Corporate Welfare’s History of Failure

Bob Dick's picture

In April, the York-based medical device company Unilife filed for bankruptcy after laying off more than a third of its workforce. What makes this unfortunate circumstance different from dozens of other business challenges in our ever-changing economy? Unilife had a helping hand from you, the taxpayer.

State government handed the company more than $6.4 million in grants and loans, betting it would thrive. Sadly, they bet wrong. 

York is hardly alone. In the 1990s, Scranton spent hundreds of millions of tax dollars on county roads, museums, a stadium, a shopping mall, and an industrial park in hopes of spurring economic growth. Yet, the projects “largely failed” to revitalize the city, according to a study by the Mercatus Center at George Mason University.

These anecdotes raise an important question: Do government subsidies to select businesses help the economy?

The evidence says no. Since 2007, Pennsylvania has led the nation in such corporate welfare spending at a staggering $6 billion, outspending its nearest competitor by nearly $2 billion. Yet, these massive handouts to special interests have failed to boost economic growth.

From 2005-2015, the commonwealth underperformed in key economic indicators, ranking 35th in job growth, 31st in personal income growth, and 38th in population growth. In fact, the ten states spending the most on corporate welfare from 2007-2015—Pennsylvania first among them—saw less job growth than the ten lowest spenders.

Here’s why. Normally, businesses make decisions based on what consumers want. But when government subsidies are on the table, businesses start competing for politicians’ or government bureaucrats’ favor.

Success is determined by who lobbies better, not by who makes the best product at an affordable price. The result? A few businesses “win”— though often temporarily—at their competitors’ expense, and taxpayers suffer in the long run.
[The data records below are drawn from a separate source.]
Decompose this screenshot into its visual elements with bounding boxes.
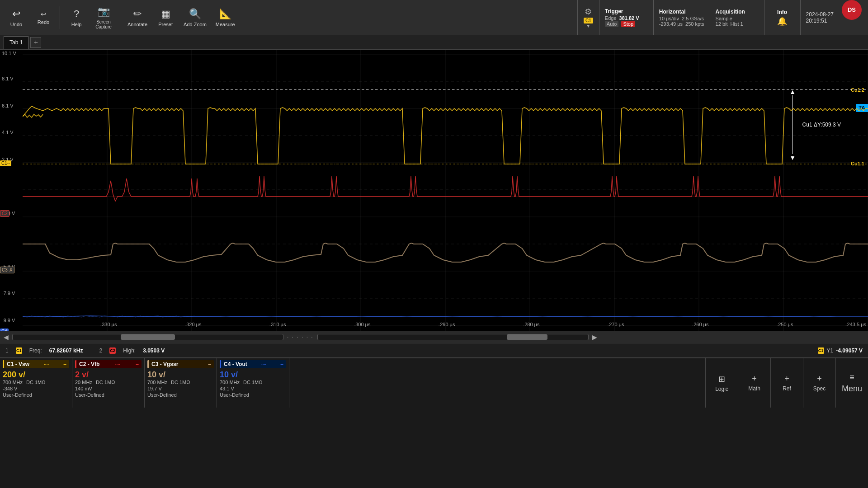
ch3-offset: 19.7 V <box>147 386 162 391</box>
scroll-track-left[interactable] <box>12 334 283 340</box>
ch1-strip[interactable]: C1 - Vsw ···· – 200 v/ 700 MHz DC 1MΩ -3… <box>0 358 72 408</box>
logic-icon: ⊞ <box>718 374 725 384</box>
horizontal-offset: -293.49 μs <box>659 21 683 27</box>
x-label-280: -280 μs <box>523 322 540 327</box>
ch2-coupling: DC 1MΩ <box>96 380 115 385</box>
trigger-panel[interactable]: Trigger Edge 381.82 V Auto Stop <box>599 0 653 35</box>
ch1-vdiv: 200 v/ <box>3 370 25 380</box>
measure-icon: 📐 <box>219 8 231 20</box>
ch1-freq: 700 MHz <box>3 380 23 385</box>
ch2-extra: User-Defined <box>75 392 104 398</box>
info-date: 2024-08-27 <box>806 11 834 18</box>
y-label-8v: 8.1 V <box>2 76 14 81</box>
x-label-250: -250 μs <box>777 322 793 327</box>
ch1-extra: User-Defined <box>3 392 32 398</box>
scope-area[interactable]: 10.1 V 8.1 V 6.1 V 4.1 V 2.1 V -1.9 V -5… <box>0 50 868 331</box>
add-tab-button[interactable]: + <box>30 37 41 48</box>
ch3-freq: 700 MHz <box>147 380 167 385</box>
trigger-auto: Auto <box>605 21 619 27</box>
acquisition-panel[interactable]: Acquisition Sample 12 bit Hist 1 <box>710 0 764 35</box>
ch4-marker[interactable]: C4 <box>0 328 9 331</box>
ch1-dots: ···· <box>44 362 49 367</box>
help-icon: ? <box>74 8 79 20</box>
scroll-left-arrow[interactable]: ◀ <box>4 333 9 341</box>
horizontal-memory: 250 kpts <box>685 21 704 27</box>
ch4-coupling: DC 1MΩ <box>243 380 262 385</box>
screen-capture-button[interactable]: 📷 ScreenCapture <box>91 2 116 33</box>
undo-button[interactable]: ↩ Undo <box>4 2 29 33</box>
ch1-marker[interactable]: C1-- <box>0 160 11 166</box>
horizontal-panel[interactable]: Horizontal 10 μs/div 2.5 GSa/s -293.49 μ… <box>653 0 710 35</box>
brand-logo[interactable]: DS <box>842 0 862 20</box>
math-button[interactable]: + Math <box>738 358 770 408</box>
meas-high-value: 3.0503 V <box>143 347 165 354</box>
y-label-4v: 4.1 V <box>2 130 14 135</box>
scroll-track-right[interactable] <box>317 334 589 340</box>
tab-1[interactable]: Tab 1 <box>4 36 28 49</box>
acquisition-title: Acquisition <box>716 9 759 15</box>
ch1-offset: -348 V <box>3 386 17 391</box>
toolbar-separator-1 <box>60 6 60 29</box>
scroll-dots: · · · · · · <box>287 334 314 340</box>
ch4-strip[interactable]: C4 - Vout ···· – 10 v/ 700 MHz DC 1MΩ 43… <box>217 358 289 408</box>
ch2-marker[interactable]: C2 <box>0 210 9 217</box>
x-label-310: -310 μs <box>269 322 286 327</box>
y1-ch-badge: C1 <box>818 347 824 354</box>
x-label-270: -270 μs <box>608 322 624 327</box>
ch3-marker[interactable]: C3 ✗ <box>0 267 14 273</box>
spec-button[interactable]: + Spec <box>803 358 835 408</box>
measurement-bar: 1 C1 Freq: 67.82607 kHz 2 C2 High: 3.050… <box>0 343 868 358</box>
y-label-10v: 10.1 V <box>2 51 16 56</box>
ch4-freq: 700 MHz <box>220 380 240 385</box>
add-zoom-button[interactable]: 🔍 Add Zoom <box>180 2 210 33</box>
ref-button[interactable]: + Ref <box>770 358 803 408</box>
x-label-260: -260 μs <box>692 322 709 327</box>
ch3-extra: User-Defined <box>147 392 177 398</box>
ch4-vdiv: 10 v/ <box>220 370 238 380</box>
gear-icon: ⚙ <box>585 7 592 17</box>
ch4-offset: 43.1 V <box>220 386 234 391</box>
ch3-strip[interactable]: C3 - Vgssr – 10 v/ 700 MHz DC 1MΩ 19.7 V… <box>145 358 217 408</box>
ch2-dots: ···· <box>115 362 120 367</box>
meas-ch1-badge: C1 <box>16 347 22 354</box>
info-panel[interactable]: Info 🔔 <box>764 0 800 35</box>
meas-freq-label: Freq: <box>29 347 42 354</box>
horizontal-title: Horizontal <box>659 9 704 15</box>
trigger-mode: Edge <box>605 15 617 21</box>
bell-icon: 🔔 <box>777 16 787 26</box>
redo-button[interactable]: ↩ Redo <box>31 2 56 33</box>
top-right-panels: ⚙ C1 ▼ Trigger Edge 381.82 V Auto Stop H… <box>577 0 864 35</box>
math-icon: + <box>752 374 757 384</box>
toolbar-separator-2 <box>120 6 120 29</box>
x-label-320: -320 μs <box>185 322 202 327</box>
ch2-name: C2 - Vfb <box>79 361 99 367</box>
trigger-title: Trigger <box>605 8 648 14</box>
info-title: Info <box>777 9 787 15</box>
tab-bar: Tab 1 + <box>0 35 868 50</box>
info-time: 20:19:51 <box>806 18 834 24</box>
ch4-name: C4 - Vout <box>224 361 247 367</box>
zoom-icon: 🔍 <box>189 8 201 20</box>
logic-button[interactable]: ⊞ Logic <box>705 358 738 408</box>
undo-icon: ↩ <box>12 8 20 20</box>
measure-button[interactable]: 📐 Measure <box>212 2 239 33</box>
help-button[interactable]: ? Help <box>64 2 89 33</box>
ch2-strip[interactable]: C2 - Vfb ···· – 2 v/ 20 MHz DC 1MΩ 140 m… <box>72 358 145 408</box>
ch4-dots: ···· <box>261 362 266 367</box>
channel-settings[interactable]: ⚙ C1 ▼ <box>577 0 599 35</box>
channel-strips: C1 - Vsw ···· – 200 v/ 700 MHz DC 1MΩ -3… <box>0 358 868 408</box>
horizontal-time-div: 10 μs/div <box>659 16 679 21</box>
preset-button[interactable]: ▦ Preset <box>153 2 178 33</box>
menu-icon: ≡ <box>849 373 854 382</box>
menu-button[interactable]: ≡ Menu <box>835 358 868 408</box>
acquisition-bits: 12 bit <box>716 21 728 27</box>
trigger-stop: Stop <box>621 21 635 27</box>
ch3-vdiv: 10 v/ <box>147 370 165 380</box>
y1-label: Y1 <box>827 347 834 354</box>
meas-high-label: High: <box>123 347 136 354</box>
annotate-button[interactable]: ✏ Annotate <box>124 2 151 33</box>
scroll-right-arrow[interactable]: ▶ <box>592 333 597 341</box>
trigger-value: 381.82 V <box>619 15 639 21</box>
horizontal-sample-rate: 2.5 GSa/s <box>682 16 704 21</box>
waveform-display <box>23 50 868 331</box>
Consider Pennsylvania’s Redevelopment Assistance Capital Program (RACP). This program gives an unfair advantage to large cities and awards grants disproportionately to businesses in Pittsburgh and Philadelphia. Workers in other cities, meanwhile, are left to pay the tab.

RACP isn’t the only example. Commonwealth Foundation has identified more than $800 million in corporate welfare in this year’s state budget.

One of the biggest winners is the horse racing industry, receiving about $250 million each year from the Race Horse Development Fund. A big chunk of this funds prize money, nearly 30 percent of which is spent outside of Pennsylvania. You can bet the house most Pennsylvania residents have not benefitted from this spending.

What’s more, a 2016 Pennsylvania Gaming Control Board report found attendance and wagering on horse racing dropped since 2011. Despite the perks, the industry is losing ground.

Horse racing isn’t alone—Pennsylvania has given Fortune 500 companies like Aramark and Amazon millions in tax dollars while taxing small businesses, such as approximately 100 vape shops, out of existence.

With its history of failure, why is corporate welfare so prevalent? Optics, for starters. Headlines and ribbon cutting ceremonies give the appearance of growth. But this artificial “economic development” concentrates power, promotes cronyism, and siphons money from working people across the state.

When government officials divert dollars to their preferred economic projects, the net result is stagnation, not growth.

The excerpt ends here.